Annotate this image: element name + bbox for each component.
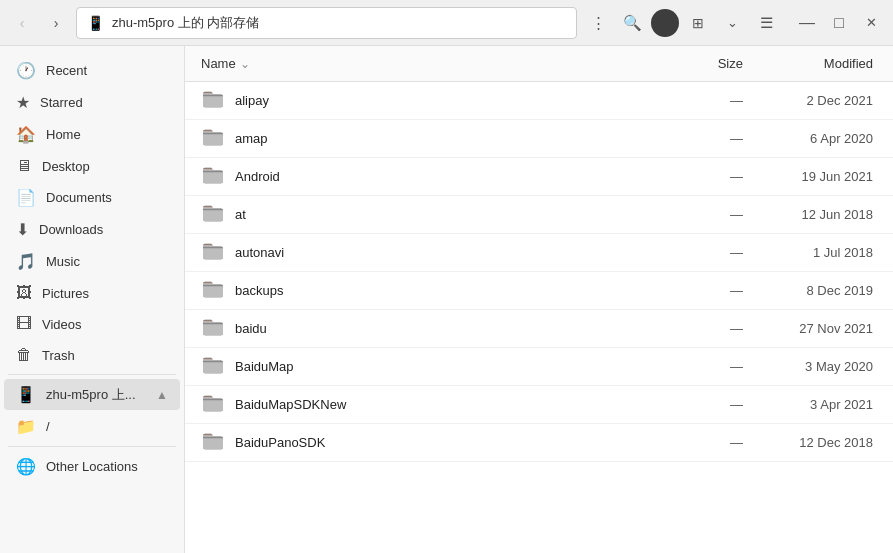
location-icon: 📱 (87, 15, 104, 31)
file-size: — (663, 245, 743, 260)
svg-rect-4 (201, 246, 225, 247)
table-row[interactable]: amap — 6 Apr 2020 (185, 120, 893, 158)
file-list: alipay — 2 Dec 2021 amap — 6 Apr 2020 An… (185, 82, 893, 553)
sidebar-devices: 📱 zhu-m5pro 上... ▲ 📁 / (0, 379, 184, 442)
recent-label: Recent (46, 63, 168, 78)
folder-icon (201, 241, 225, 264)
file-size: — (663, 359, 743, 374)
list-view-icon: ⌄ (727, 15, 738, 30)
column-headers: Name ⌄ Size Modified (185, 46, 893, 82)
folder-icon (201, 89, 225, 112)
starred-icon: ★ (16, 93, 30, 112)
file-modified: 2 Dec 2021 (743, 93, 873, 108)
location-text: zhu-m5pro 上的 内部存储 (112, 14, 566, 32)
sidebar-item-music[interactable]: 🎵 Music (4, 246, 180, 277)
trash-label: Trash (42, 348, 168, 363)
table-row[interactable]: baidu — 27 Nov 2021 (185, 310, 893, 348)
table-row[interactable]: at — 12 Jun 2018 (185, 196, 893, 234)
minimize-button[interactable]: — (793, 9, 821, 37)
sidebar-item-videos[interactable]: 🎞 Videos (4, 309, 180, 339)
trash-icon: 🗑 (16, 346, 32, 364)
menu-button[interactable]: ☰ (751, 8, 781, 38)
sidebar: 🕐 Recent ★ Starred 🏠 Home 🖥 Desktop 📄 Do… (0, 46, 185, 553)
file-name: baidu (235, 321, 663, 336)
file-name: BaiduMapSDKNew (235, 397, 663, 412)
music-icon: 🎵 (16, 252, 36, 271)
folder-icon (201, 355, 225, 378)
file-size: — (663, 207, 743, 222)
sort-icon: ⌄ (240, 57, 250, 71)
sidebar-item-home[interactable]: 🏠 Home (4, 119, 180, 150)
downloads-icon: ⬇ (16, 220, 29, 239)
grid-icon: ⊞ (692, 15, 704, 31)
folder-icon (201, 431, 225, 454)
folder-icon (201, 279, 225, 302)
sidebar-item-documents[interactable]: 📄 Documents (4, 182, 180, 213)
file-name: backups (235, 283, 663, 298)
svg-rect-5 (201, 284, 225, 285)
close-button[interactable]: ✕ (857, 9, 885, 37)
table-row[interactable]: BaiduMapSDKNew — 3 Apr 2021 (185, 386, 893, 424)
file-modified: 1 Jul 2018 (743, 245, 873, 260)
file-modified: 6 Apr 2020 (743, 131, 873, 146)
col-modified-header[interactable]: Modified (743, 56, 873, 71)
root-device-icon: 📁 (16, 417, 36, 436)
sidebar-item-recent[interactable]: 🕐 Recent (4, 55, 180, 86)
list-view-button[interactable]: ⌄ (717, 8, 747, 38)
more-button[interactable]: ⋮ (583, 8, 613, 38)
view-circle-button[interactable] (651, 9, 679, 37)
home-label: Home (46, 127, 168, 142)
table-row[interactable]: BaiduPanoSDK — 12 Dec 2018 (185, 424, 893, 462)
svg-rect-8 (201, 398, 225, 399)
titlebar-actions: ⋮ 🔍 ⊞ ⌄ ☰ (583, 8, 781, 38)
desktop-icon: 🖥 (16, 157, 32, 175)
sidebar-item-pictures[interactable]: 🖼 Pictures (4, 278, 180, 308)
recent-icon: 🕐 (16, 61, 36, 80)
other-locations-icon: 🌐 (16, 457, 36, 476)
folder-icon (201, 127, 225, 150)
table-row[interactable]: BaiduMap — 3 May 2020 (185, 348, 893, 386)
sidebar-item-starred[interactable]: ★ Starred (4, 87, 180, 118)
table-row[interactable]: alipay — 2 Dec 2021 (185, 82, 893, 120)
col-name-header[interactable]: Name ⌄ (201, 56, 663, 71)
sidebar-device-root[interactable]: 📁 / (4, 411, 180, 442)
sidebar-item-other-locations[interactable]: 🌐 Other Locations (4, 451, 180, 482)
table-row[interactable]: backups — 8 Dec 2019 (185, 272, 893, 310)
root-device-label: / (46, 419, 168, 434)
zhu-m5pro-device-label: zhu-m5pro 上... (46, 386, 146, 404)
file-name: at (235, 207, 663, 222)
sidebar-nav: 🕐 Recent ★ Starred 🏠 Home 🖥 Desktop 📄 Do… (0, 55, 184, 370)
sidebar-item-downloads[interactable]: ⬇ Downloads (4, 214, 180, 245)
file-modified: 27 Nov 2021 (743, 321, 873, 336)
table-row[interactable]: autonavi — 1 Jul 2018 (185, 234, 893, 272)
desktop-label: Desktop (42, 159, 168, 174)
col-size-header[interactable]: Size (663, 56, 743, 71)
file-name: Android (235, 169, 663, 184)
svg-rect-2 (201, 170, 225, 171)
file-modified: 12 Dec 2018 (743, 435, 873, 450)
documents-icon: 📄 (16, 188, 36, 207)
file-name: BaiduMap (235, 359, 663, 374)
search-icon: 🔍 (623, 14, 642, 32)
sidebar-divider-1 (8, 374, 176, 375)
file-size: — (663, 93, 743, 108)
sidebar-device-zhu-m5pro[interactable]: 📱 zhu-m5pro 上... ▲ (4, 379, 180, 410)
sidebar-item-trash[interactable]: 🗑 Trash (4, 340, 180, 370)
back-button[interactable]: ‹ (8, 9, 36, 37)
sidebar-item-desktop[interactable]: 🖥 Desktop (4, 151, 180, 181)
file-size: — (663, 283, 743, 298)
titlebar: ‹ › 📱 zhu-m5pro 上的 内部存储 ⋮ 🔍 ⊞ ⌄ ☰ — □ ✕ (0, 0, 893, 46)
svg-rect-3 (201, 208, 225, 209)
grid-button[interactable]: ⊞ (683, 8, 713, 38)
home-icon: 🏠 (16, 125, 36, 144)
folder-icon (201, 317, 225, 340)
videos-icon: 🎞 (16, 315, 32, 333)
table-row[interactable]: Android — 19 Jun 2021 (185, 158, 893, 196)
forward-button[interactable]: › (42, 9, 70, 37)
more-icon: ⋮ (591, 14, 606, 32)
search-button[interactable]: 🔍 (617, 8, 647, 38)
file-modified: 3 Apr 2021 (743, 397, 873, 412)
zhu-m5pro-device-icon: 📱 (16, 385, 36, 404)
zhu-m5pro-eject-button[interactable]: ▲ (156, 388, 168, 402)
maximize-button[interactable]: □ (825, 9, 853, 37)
**********
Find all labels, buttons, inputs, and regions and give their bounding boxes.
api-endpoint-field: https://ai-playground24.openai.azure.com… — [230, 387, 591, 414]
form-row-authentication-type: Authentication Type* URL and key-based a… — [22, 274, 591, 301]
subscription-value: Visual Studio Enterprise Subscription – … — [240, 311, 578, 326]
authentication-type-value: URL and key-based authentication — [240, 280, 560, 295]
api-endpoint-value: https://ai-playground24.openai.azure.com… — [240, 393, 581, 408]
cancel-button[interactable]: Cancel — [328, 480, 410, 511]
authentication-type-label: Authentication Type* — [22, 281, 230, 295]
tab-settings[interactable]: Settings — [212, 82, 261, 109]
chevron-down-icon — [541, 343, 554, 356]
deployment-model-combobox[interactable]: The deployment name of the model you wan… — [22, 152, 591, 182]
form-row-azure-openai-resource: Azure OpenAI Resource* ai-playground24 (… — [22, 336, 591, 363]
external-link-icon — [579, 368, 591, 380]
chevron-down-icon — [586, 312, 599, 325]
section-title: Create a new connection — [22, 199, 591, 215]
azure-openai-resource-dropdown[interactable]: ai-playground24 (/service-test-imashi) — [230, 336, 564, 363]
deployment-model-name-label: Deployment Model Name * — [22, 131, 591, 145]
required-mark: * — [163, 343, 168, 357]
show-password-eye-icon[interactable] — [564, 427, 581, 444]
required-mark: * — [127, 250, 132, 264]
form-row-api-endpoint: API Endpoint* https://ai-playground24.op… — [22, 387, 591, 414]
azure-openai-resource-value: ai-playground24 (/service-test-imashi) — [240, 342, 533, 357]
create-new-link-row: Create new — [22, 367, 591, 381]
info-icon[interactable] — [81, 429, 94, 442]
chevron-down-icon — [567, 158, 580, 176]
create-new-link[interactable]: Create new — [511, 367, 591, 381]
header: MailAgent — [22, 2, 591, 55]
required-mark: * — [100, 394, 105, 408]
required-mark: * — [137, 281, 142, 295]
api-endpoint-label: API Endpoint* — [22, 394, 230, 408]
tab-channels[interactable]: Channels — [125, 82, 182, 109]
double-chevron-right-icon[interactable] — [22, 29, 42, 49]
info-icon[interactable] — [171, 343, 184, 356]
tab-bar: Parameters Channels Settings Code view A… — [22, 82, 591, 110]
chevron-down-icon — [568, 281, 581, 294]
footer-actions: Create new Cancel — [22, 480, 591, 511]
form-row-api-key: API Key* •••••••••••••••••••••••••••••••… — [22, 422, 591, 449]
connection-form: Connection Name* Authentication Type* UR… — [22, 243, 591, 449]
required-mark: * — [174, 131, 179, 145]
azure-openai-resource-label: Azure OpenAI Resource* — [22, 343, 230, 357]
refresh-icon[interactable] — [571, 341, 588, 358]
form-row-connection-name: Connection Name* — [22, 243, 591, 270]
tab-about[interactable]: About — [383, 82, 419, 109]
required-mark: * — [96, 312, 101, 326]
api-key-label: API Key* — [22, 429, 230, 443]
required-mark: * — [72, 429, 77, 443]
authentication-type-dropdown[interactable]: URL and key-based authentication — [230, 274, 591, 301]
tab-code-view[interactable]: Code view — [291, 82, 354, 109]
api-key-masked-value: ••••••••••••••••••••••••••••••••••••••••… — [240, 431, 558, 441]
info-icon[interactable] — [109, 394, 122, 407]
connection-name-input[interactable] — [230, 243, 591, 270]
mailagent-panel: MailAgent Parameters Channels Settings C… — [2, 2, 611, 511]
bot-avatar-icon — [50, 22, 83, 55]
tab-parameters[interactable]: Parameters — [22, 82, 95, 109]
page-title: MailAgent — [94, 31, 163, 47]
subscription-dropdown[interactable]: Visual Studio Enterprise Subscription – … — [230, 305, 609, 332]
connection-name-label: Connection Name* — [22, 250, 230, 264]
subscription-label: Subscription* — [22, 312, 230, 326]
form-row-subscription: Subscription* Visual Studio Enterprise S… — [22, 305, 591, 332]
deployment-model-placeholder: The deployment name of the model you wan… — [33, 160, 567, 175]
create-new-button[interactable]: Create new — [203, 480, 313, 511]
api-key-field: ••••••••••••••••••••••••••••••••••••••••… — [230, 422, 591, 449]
**********
→ Problem statement: Of all the entries above, how many lines contain the string "imashi"? Answer with the number only.

→ Result for this exercise: 2